## EXERCISE GOAL
Look below for the line containing "See the attached image. ## Task" and the line containing "<instances>...</instances> (empty list"; repeat exactly those two lines and all lines between them, and nothing else.

## DATA TO USE
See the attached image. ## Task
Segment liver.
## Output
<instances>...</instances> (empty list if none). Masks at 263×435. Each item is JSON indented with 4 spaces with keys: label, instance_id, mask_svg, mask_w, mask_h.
==
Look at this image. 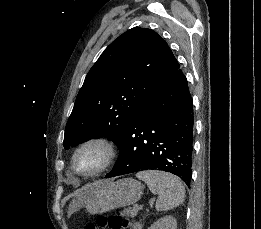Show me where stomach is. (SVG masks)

## YOUR SOLUTION
See the attached image. ## Task
Segment liver.
## Output
<instances>...</instances> (empty list if none). Masks at 263×435. Each item is JSON indented with 4 spaces with keys: label, instance_id, mask_svg, mask_w, mask_h.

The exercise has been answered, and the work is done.